- **WHAT TO WORK ON**:
Note the line where "The height and width of the screenshot is (2576, 943)." appears in the data below; write it out exactly, along with every line that comes after it to the end.
SUPPLIED RECORDS below:
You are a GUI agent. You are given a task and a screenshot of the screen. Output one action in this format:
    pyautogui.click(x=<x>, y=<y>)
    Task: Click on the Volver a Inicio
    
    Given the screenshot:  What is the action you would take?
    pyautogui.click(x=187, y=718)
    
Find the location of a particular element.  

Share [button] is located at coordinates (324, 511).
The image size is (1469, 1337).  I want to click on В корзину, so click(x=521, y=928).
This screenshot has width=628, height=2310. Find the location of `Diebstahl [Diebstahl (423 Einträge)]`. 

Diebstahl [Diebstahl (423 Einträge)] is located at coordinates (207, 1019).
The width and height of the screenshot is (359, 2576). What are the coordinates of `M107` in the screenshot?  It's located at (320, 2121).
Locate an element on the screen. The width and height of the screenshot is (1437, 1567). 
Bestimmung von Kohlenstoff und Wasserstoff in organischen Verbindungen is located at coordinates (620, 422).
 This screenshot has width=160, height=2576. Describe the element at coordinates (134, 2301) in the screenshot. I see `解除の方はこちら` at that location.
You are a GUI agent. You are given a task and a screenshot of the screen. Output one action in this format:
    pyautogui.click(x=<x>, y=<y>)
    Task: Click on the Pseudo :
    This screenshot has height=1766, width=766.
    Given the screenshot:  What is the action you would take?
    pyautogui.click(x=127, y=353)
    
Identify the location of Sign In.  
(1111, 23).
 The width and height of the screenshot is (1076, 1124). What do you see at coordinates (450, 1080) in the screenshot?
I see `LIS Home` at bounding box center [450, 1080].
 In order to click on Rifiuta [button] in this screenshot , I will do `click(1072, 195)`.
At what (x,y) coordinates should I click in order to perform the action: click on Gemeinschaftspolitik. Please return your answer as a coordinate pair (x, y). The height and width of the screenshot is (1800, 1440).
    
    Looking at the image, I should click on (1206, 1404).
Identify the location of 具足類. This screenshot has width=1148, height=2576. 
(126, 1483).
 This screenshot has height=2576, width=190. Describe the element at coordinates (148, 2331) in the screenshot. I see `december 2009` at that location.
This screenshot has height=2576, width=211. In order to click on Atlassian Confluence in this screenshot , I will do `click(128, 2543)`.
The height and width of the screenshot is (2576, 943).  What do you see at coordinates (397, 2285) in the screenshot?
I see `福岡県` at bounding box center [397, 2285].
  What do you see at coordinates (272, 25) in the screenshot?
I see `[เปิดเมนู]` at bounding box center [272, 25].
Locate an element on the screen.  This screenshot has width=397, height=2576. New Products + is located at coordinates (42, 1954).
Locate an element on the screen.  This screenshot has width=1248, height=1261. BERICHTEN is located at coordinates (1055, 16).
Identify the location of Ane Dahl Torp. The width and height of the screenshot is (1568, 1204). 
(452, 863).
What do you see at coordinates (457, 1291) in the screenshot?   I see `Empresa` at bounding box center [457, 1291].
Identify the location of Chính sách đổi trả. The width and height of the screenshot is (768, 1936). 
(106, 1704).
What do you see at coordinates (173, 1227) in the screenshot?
End of SUPPLIED RECORDS.
- **PROBLEM SOLUTION**:
The height and width of the screenshot is (2576, 943).  What do you see at coordinates (397, 2285) in the screenshot?
I see `福岡県` at bounding box center [397, 2285].
  What do you see at coordinates (272, 25) in the screenshot?
I see `[เปิดเมนู]` at bounding box center [272, 25].
Locate an element on the screen.  This screenshot has width=397, height=2576. New Products + is located at coordinates (42, 1954).
Locate an element on the screen.  This screenshot has width=1248, height=1261. BERICHTEN is located at coordinates (1055, 16).
Identify the location of Ane Dahl Torp. The width and height of the screenshot is (1568, 1204). 
(452, 863).
What do you see at coordinates (457, 1291) in the screenshot?   I see `Empresa` at bounding box center [457, 1291].
Identify the location of Chính sách đổi trả. The width and height of the screenshot is (768, 1936). 
(106, 1704).
What do you see at coordinates (173, 1227) in the screenshot?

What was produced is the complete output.